To be frank, responsibility rests with myself and no one else. Not only am I an editor at this site, but I have a particular affinity for the smallest Infinti, one that I remember since my earliest days as a borderline-Aspergers car enthusiast. Despite the G20 rivaling the WNBA in terms of popularity with the American public, I have long harbored thoughts of buying a clapped out P10 and installing an SR20VE motor. Somehow, things like credit card bills got in the way of that plan, and from now on, I have settled for following the MotoIQ G20 race car project.
Now that we’ve established that the Euro-transplant G20 was not the same thing as a Sentra, DeMuro’s whole premise is shot. The Acura ILX, which shares its underpinings with the Civic, is no longer a valid comparison. Good thing Acura still sells the TSX which is, you guessed it, a fairly slow-selling, modestly-performing sedan brought over from Europe and Japan (where it served as the global Accord) to help fill out the lower end of Acura’s lineup.
By now, you should all be familiar with the TSX’s technical dossier, since it’s been on sale long enough without undergoing any changes. I know this because the TSX launch in 2008 was the first press event I ever attended, and an eye-opening look into a career that allowed me to wear sneakers and an untucked shirt to a five-star restaurant. My assignment was to review the TSX for a men’s lifestyle magazine, and while I enjoyed the car quite a bit, I had no idea what I was talking about.
Having had the chance to get back behind the wheel four years later, I’m glad to see that my initial positivity was justified. The TSX is hardly the most powerful car in its class, with a 2.4L 4-cylinder making just 201 horsepower and 172 lb-ft of torque, and at 3415 lbs, it isn’t the lightest either. I would say it’s not the roomiest or has the most spacious trunk either, but I really couldn’t tell you. I was too busy driving the damn thing.

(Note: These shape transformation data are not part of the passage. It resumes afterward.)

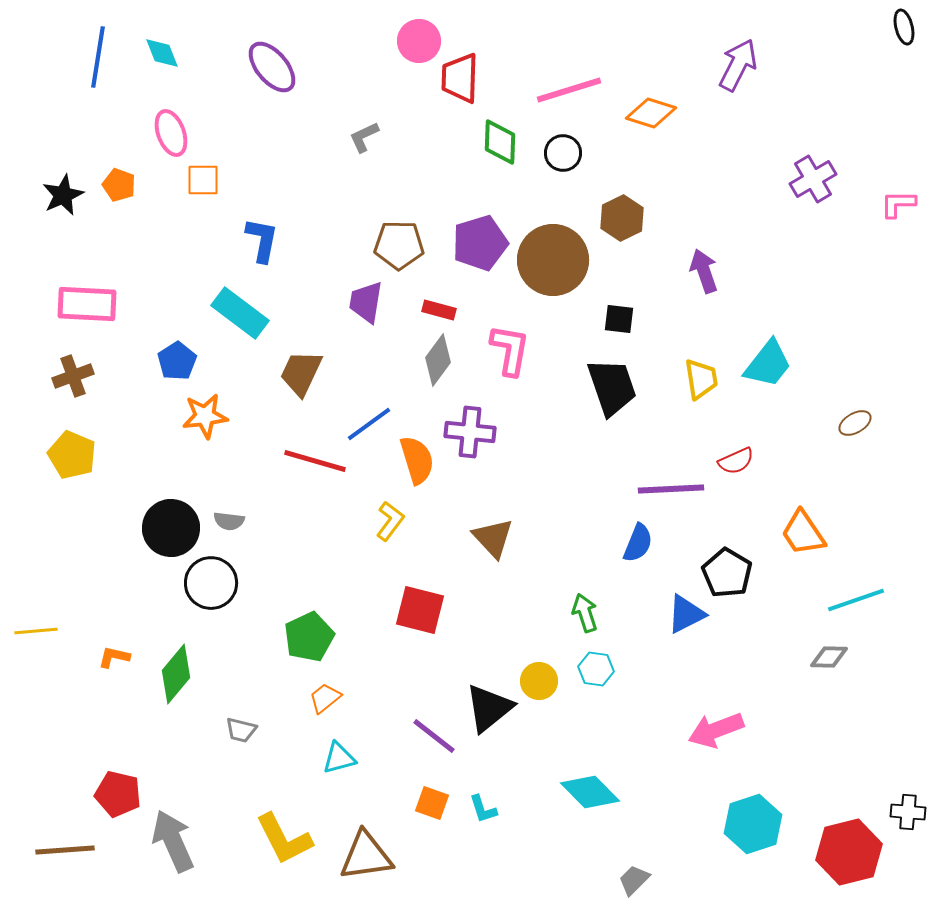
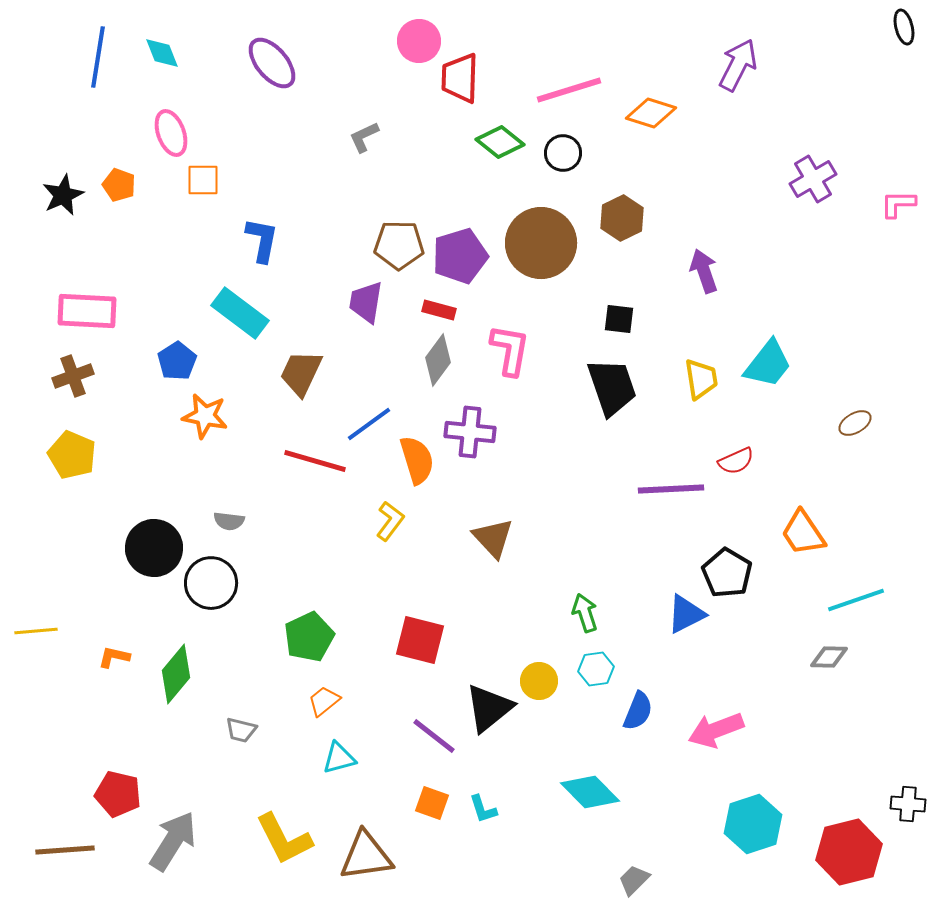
purple ellipse at (272, 67): moved 4 px up
green diamond at (500, 142): rotated 54 degrees counterclockwise
purple pentagon at (480, 243): moved 20 px left, 13 px down
brown circle at (553, 260): moved 12 px left, 17 px up
pink rectangle at (87, 304): moved 7 px down
orange star at (205, 416): rotated 18 degrees clockwise
black circle at (171, 528): moved 17 px left, 20 px down
blue semicircle at (638, 543): moved 168 px down
red square at (420, 610): moved 30 px down
cyan hexagon at (596, 669): rotated 16 degrees counterclockwise
orange trapezoid at (325, 698): moved 1 px left, 3 px down
black cross at (908, 812): moved 8 px up
gray arrow at (173, 841): rotated 56 degrees clockwise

There’s not much out there that is will compel me to get in and simply drive for the sake of it. When I say this, I don’t want to come across as jaded either. It’s simply very difficult to have fun with most of today’s high-performance sports cars without seriously breaking the law, and most mainstream cars are technically precise, but not very much fun to drive.

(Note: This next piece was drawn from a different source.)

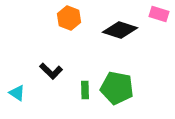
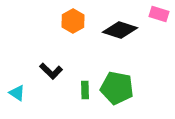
orange hexagon: moved 4 px right, 3 px down; rotated 10 degrees clockwise
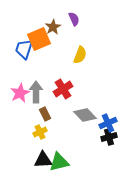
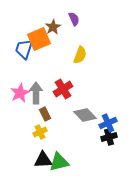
gray arrow: moved 1 px down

The TSX, on the other hand, is just underpowered enough to really make you have to work the car hard, while rewarding you with enough tactile feedback to make even the most banal A-B drives entertaining. The 2.4L mill makes the car feel like a proper Honda, and the 6-speed manual gearbox is just superb. Mazda’s 6-speed manual in their Skyactiv cars is widely touted as being the best transverse manual gearbox in the ‘biz. I think this one is better, but people have largely forgotten the TSX exists, allowing Mazda to claim the crown.

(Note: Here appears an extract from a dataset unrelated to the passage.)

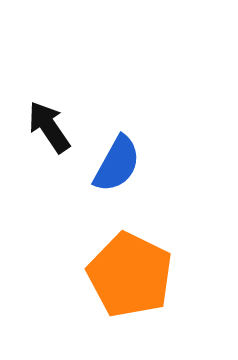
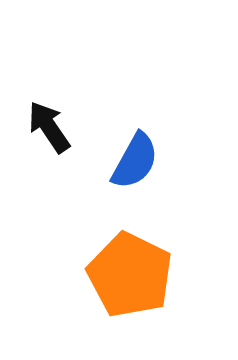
blue semicircle: moved 18 px right, 3 px up
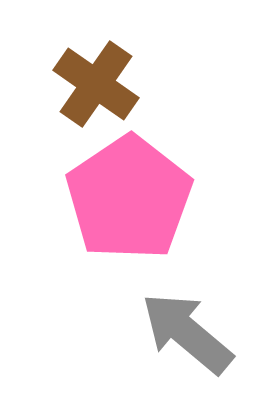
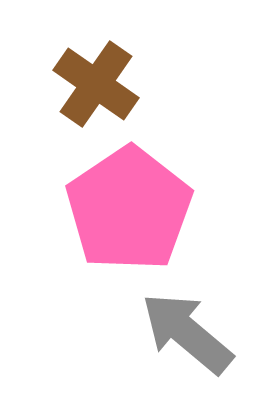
pink pentagon: moved 11 px down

Inside, the TSX shows its age with a lack of any touchscreen, a finicky Bluetooth system and a smattering of buttons laid out with little rhyme or reason. I didn’t mind. It’s nice to feel a physical control rather than engaging in an awkward heavy petting session with a touch screen system. All the materials appear to be of a very high quality and the fit and finish is what one would expect from an Acura. It’s a good thing that the TSX’s cabin is such a nice place to spend time, because it ain’t pretty. The Acura “beak” front end makes yet another appearance here, more subdued than on the TL but still all too prominent.
The TSX remains quite popular with buyers around the same age as me, but at $31,150 for the 6-speed manual version, it would have to be my parents buying it for me. As much as I like the idea of an imported-from-Japan-European-sedan with a real manual, no infotainment system and a badge that says “premium-but-not-a-douchebag”, I can think of plenty of choices, both used and new, that I’d blow my meager auto journo salary on before I bought a TSX. But for all of you Internet Tough Guy Product planners, this is the car – nay, the Honda product – you’ve been waiting for.